The pale brick building was once the town’s medical clinic, which makes me uneasy. Growing up I watched too many episodes of Unsolved Mysteries with Robert Stack, and this setting must have a bloody past. Carla remembers getting checkups and vaccines where the kitchen is now. The surgical center is now a bathroom with the same drain in the floor.

Carla leaves and I’ll never see her again. I’m alone. Jane only made it to the rest area and is camping with snakes. I’ll never see her again either. It’s deathly quiet, and I’m pretty sure I’m not going to make it through the night alive.

Doors in the hallway come together at odd angles, a disorienting touch like a hall of mirrors. I’m the last door on the left, which touches the edge of the last door on the right. I’m not sure if any rooms are occupied. I’m scared if they are and even more scared if they aren’t.

My room is lit with a single bulb. The bed is bare mattress. The window is boarded up. Surprisingly, the TV works and gets a few channels. It’s one of those giant boxes leftover from the late 90s. I turn it on low just for company. The picture is grainy, but I don’t care about Sunday night football anyway. I spread a tarp over the mattress and build a temporary nest with my sleeping pad and bag. I’m basically camping indoors.
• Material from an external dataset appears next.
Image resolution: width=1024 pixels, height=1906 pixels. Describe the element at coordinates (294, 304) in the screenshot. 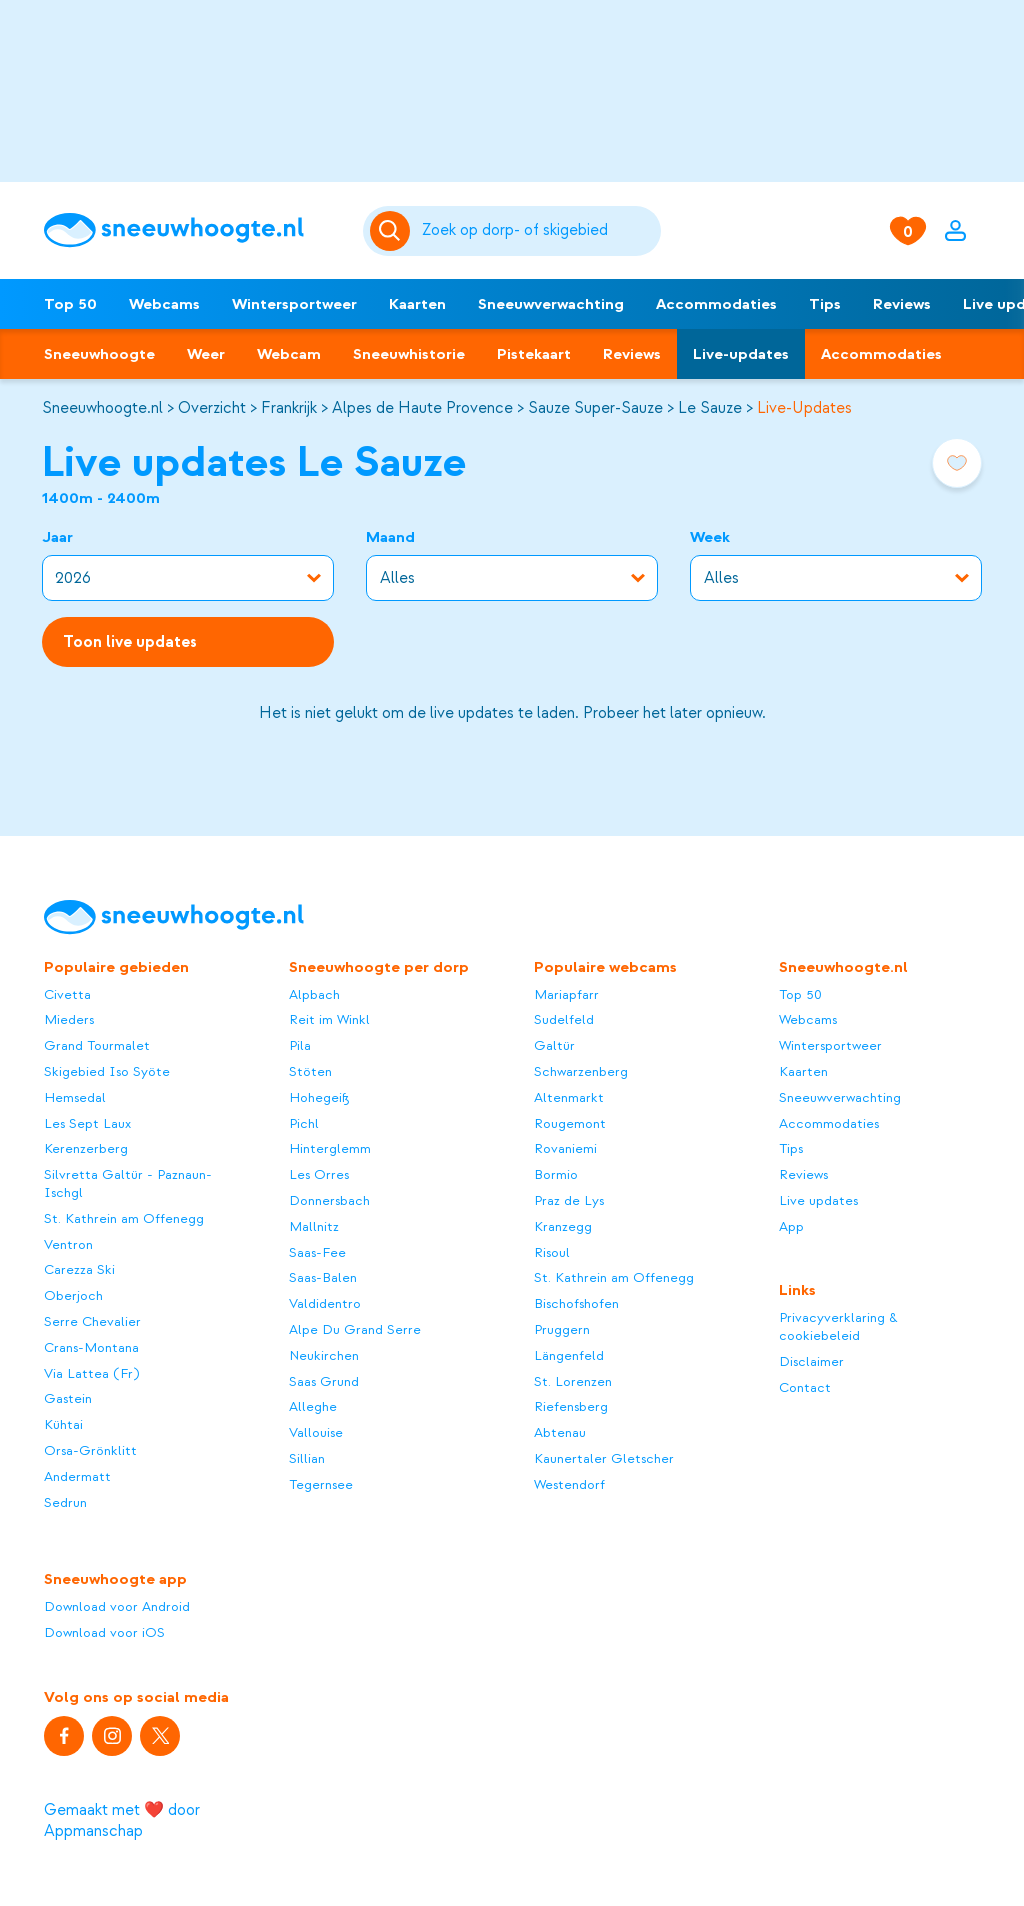

I see `Wintersportweer` at that location.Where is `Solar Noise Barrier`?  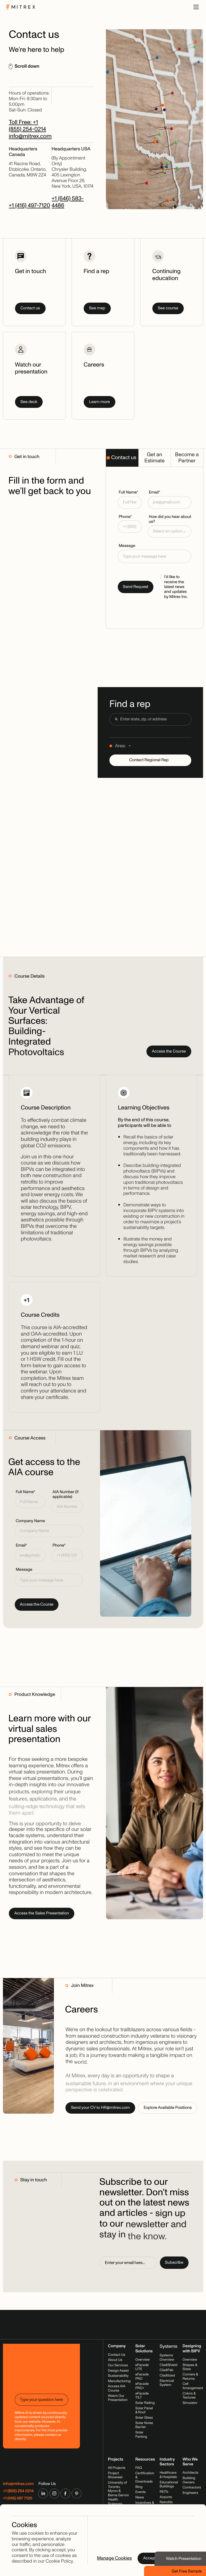 Solar Noise Barrier is located at coordinates (144, 2425).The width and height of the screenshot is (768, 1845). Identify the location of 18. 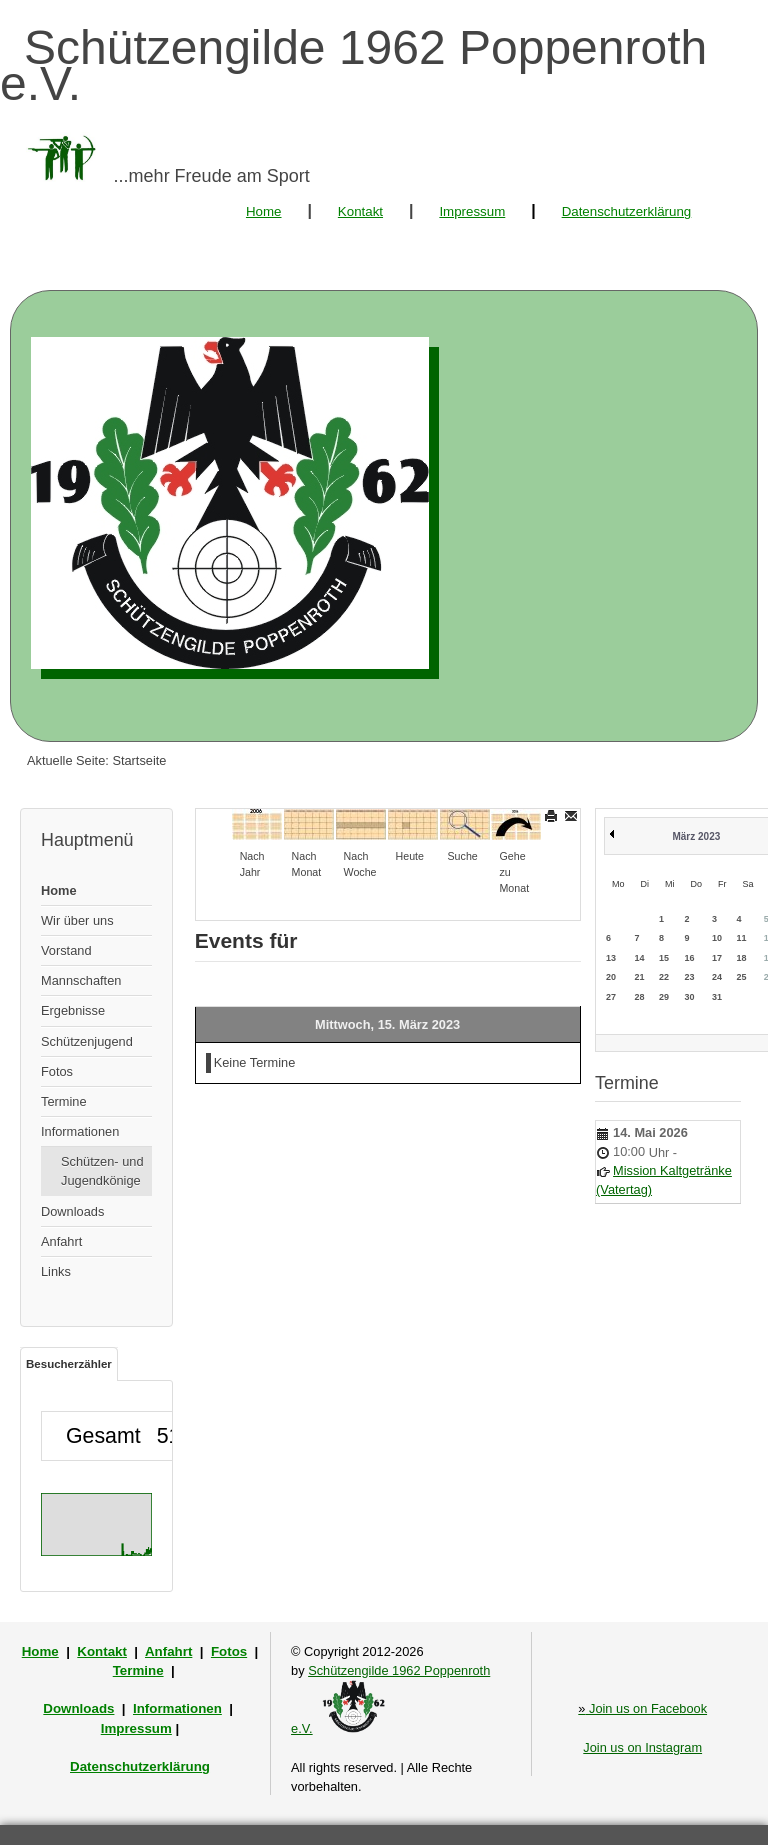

The bathroom sink is full of simple toiletries from truckers en route to destinations unknown, maybe here. The shower is better than expected and syringe-wielding ghosts I fear will attack me fail to materialize. Let’s be honest, the Chalet Inn probably isn’t much better, and I'm saving money here.

Best of all, there’s free laundry with modern machines. When you’ve been on the road as long as I’ve been, modern washing machines can totally make your night. I wash a load and fall into an uneasy sleep with the Cowboys trailing the Seahawks.